Wie gut, daß alle einander nicht gleichen.
Wie recht, daß manche es erreichen,
Daß sie eines Tages reich sind.
Wie gut, daß auch diese einander nicht gleich sind.
 
Schlechte Menschen ohne Geist, ohne Geschmack,
Wenn sie noch so reich sind, bleiben nur Pack.
Arbeitsblatt zum Gedicht
PDF (23.4 KB)

Details zum Gedicht „Geld allein“

Anzahl Strophen
2
Anzahl Verse
6
Anzahl Wörter
43
Entstehungsjahr
1929
Epoche
Moderne,
Expressionismus

Gedicht-Analyse

Das Gedicht „Geld allein“ stammt aus der Feder des Autors bzw.
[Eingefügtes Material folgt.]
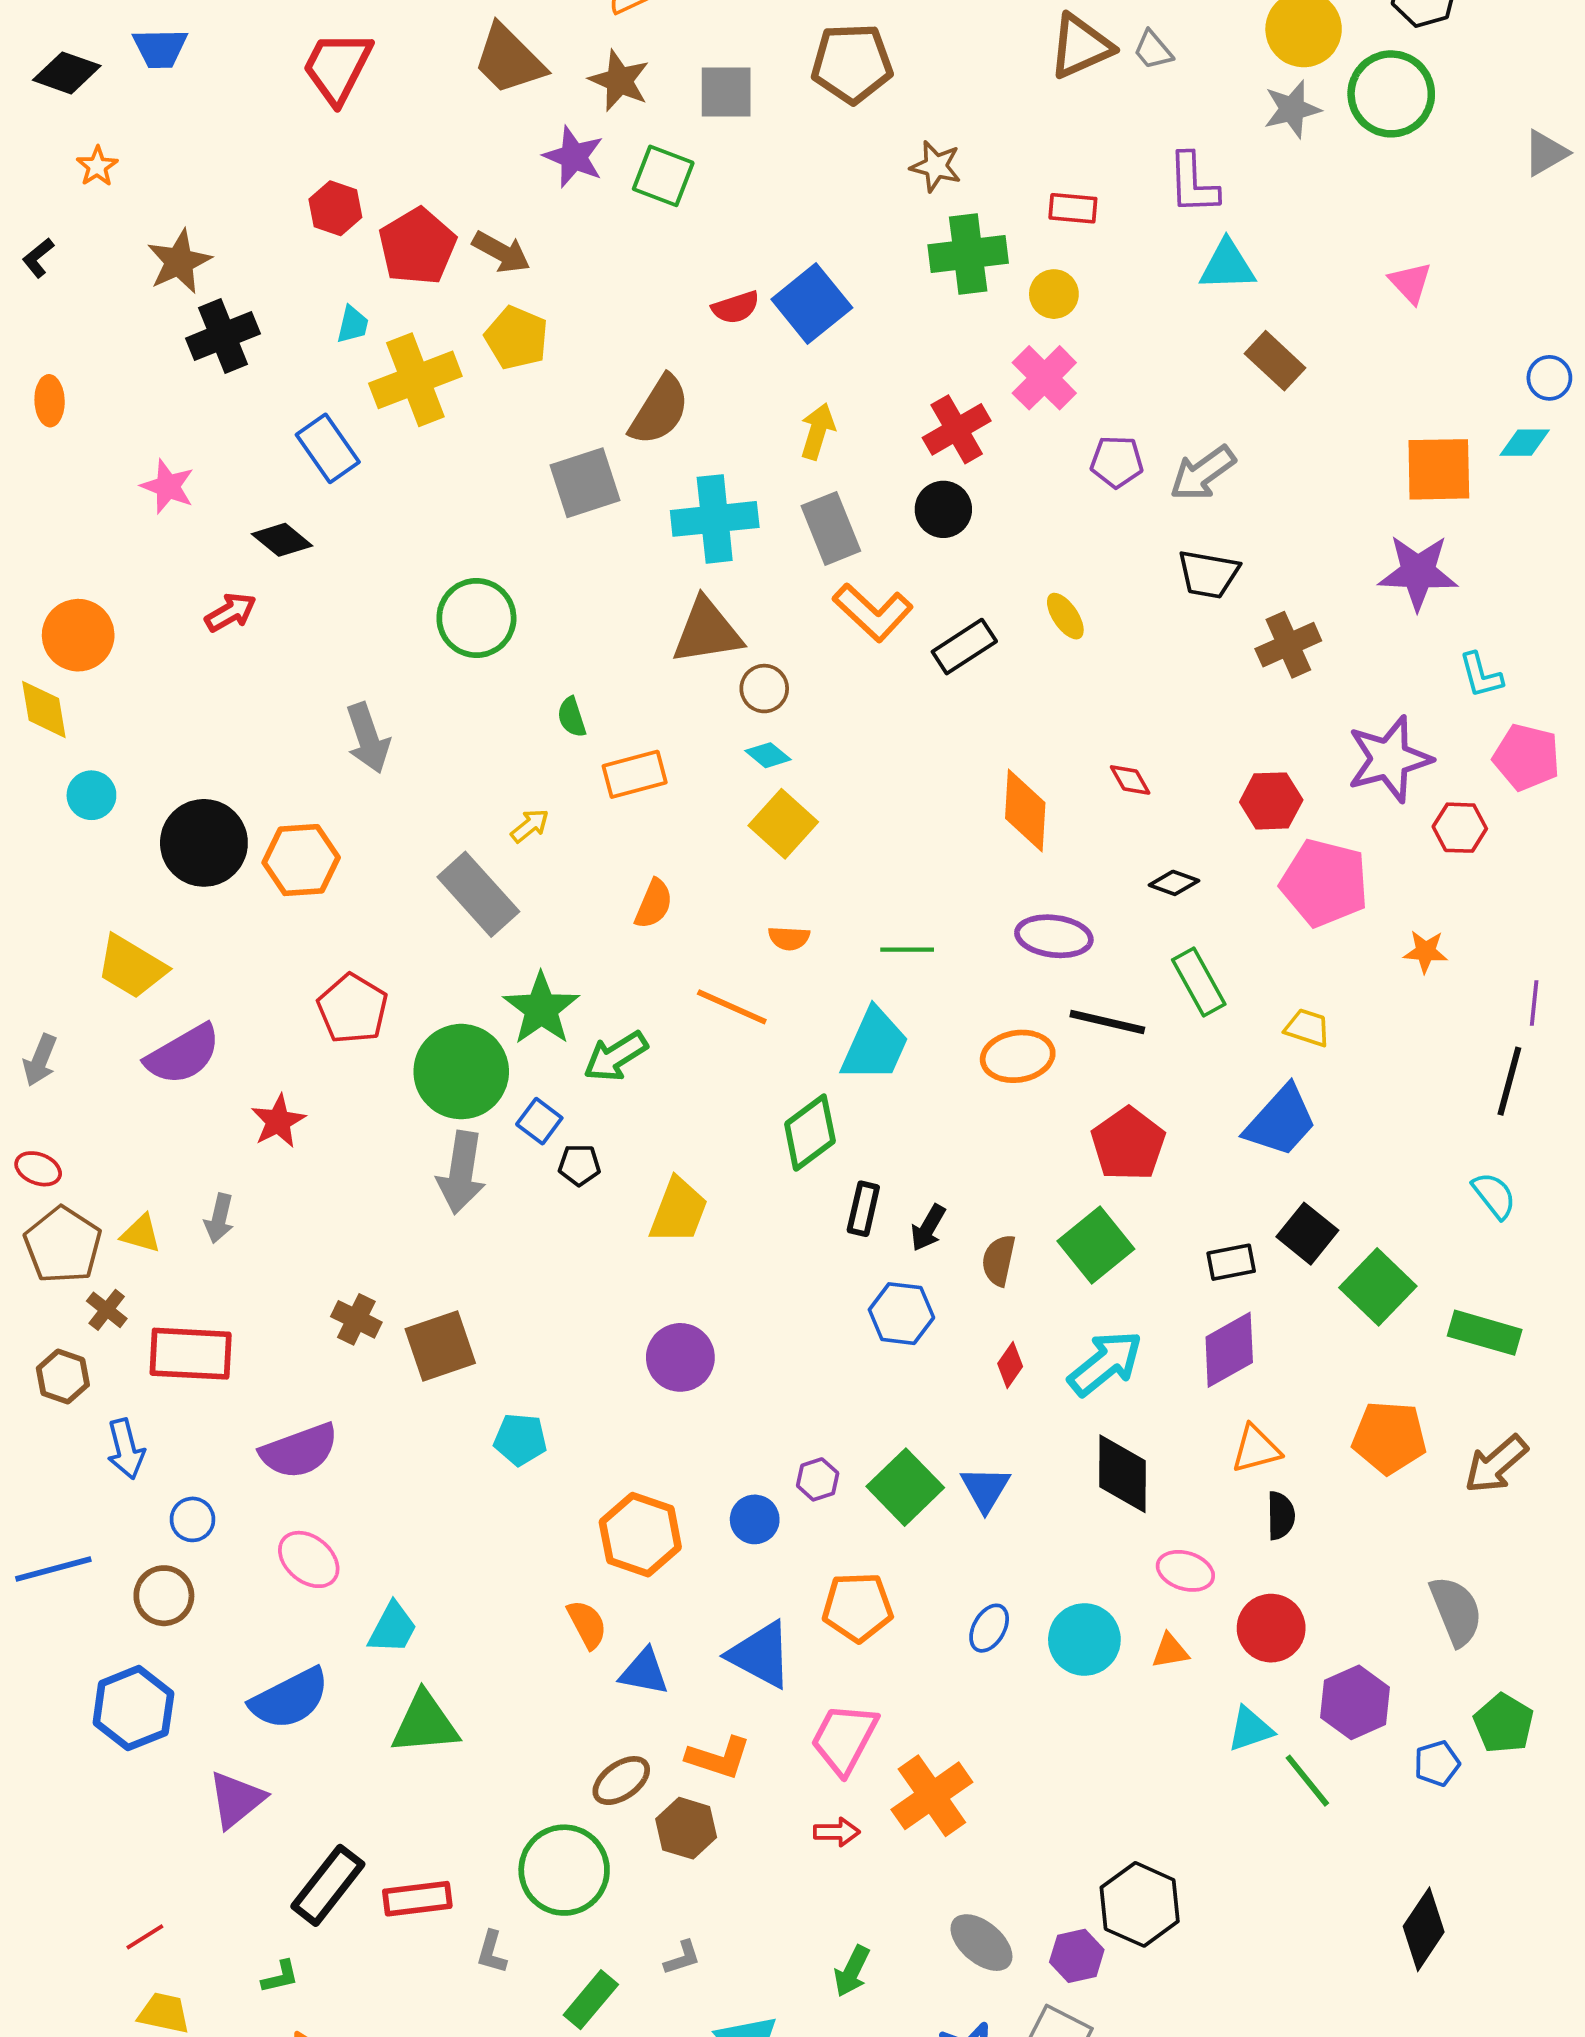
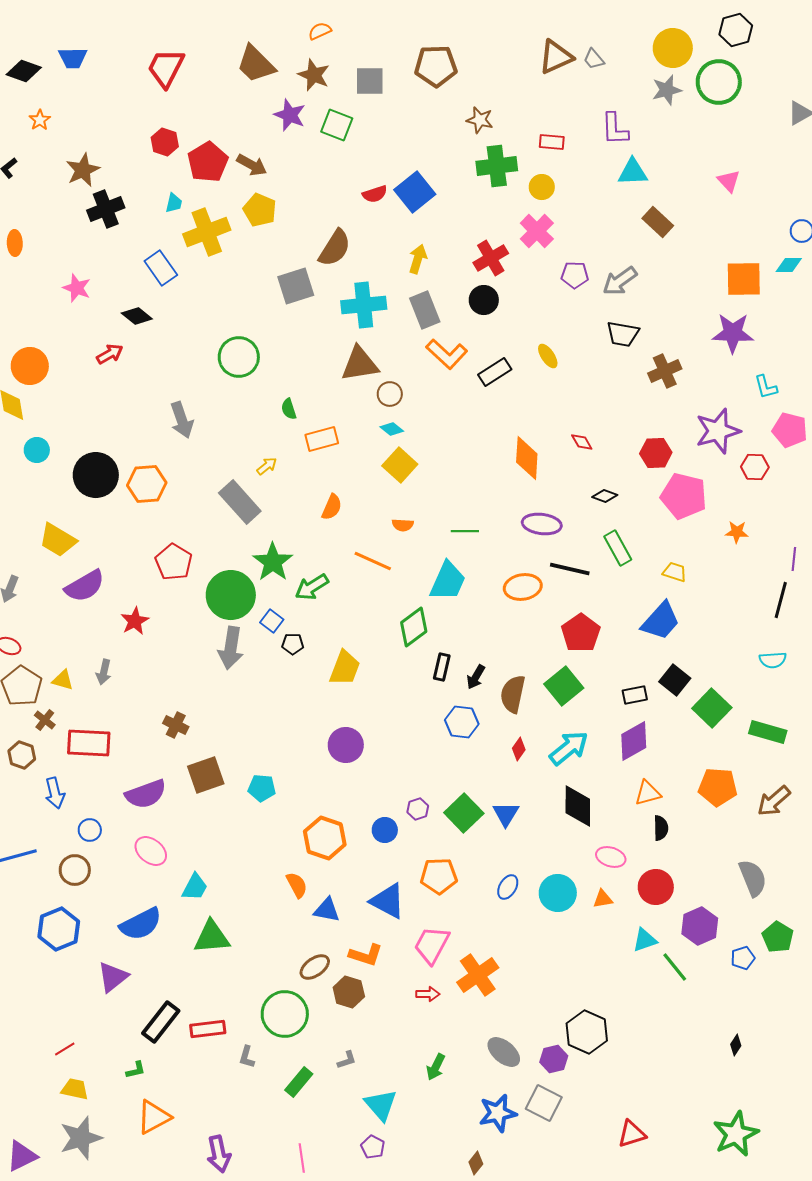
cyan semicircle: (1494, 1195) -> (773, 660), turned 124
brown semicircle: (999, 1260) -> (513, 694), size x1.4
brown square: (440, 1346) -> (206, 775), moved
black diamond: (1424, 1929) -> (736, 1045), size x0.5

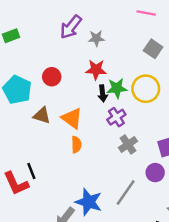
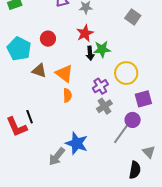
red star: (96, 70) -> (85, 33), turned -30
yellow circle: (146, 89) -> (126, 73), moved
purple cross: (116, 117) -> (100, 86), moved
gray cross: (128, 144) -> (104, 106), moved
gray line: (126, 193) -> (122, 133), moved

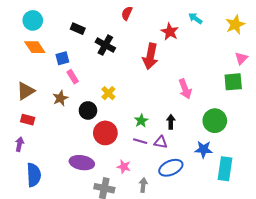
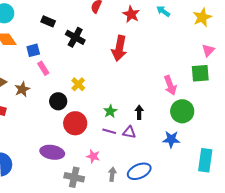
red star: (170, 32) -> (131, 14), moved
pink arrow: (185, 89) -> (170, 85), moved
brown star: (60, 98) -> (22, 89), moved
blue ellipse: (171, 168) -> (139, 171), moved
cyan rectangle: (225, 169) -> (205, 160), moved

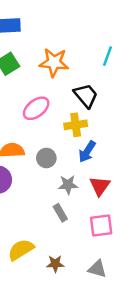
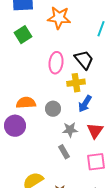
orange star: (54, 62) -> (59, 18), moved
pink ellipse: (36, 108) -> (56, 63), moved, turned -45

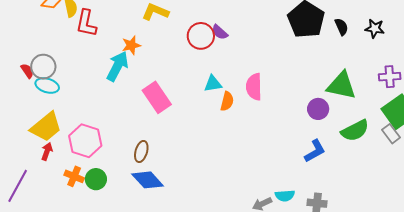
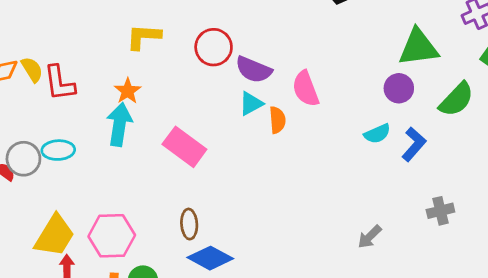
purple semicircle: (220, 32) -> (254, 70), moved, size x1.5
cyan ellipse: (47, 86) -> (58, 150), moved
cyan semicircle: (285, 196) -> (377, 134), moved

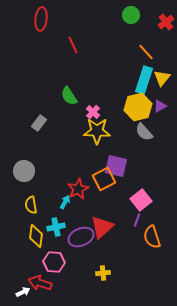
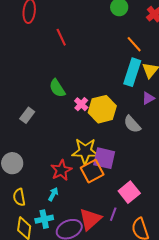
yellow hexagon: (138, 107) -> (102, 109), moved
yellow star: (97, 131) -> (85, 151), moved
red star: (78, 189) -> (61, 170), moved
purple line: (137, 220) -> (113, 214), moved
Lyrikers Joachim Ringelnatz. Der Autor Joachim Ringelnatz wurde 1883 in Wurzen geboren. Das Gedicht ist im Jahr 1929 entstanden. Der Erscheinungsort ist Berlin. Anhand der Entstehungszeit des Gedichtes bzw. von den Lebensdaten des Autors her kann der Text den Epochen Moderne oder Expressionismus zugeordnet werden. Bei Ringelnatz handelt es sich um einen typischen Vertreter der genannten Epochen. Das vorliegende Gedicht umfasst 43 Wörter. Es baut sich aus 2 Strophen auf und besteht aus 6 Versen. Der Dichter Joachim Ringelnatz ist auch der Autor für Gedichte wie „Abgesehen von der Profitlüge“, „Abglanz“ und „Abschied von Renée“. Zum Autor des Gedichtes „Geld allein“ haben wir auf abi-pur.de weitere 560 Gedichte veröffentlicht.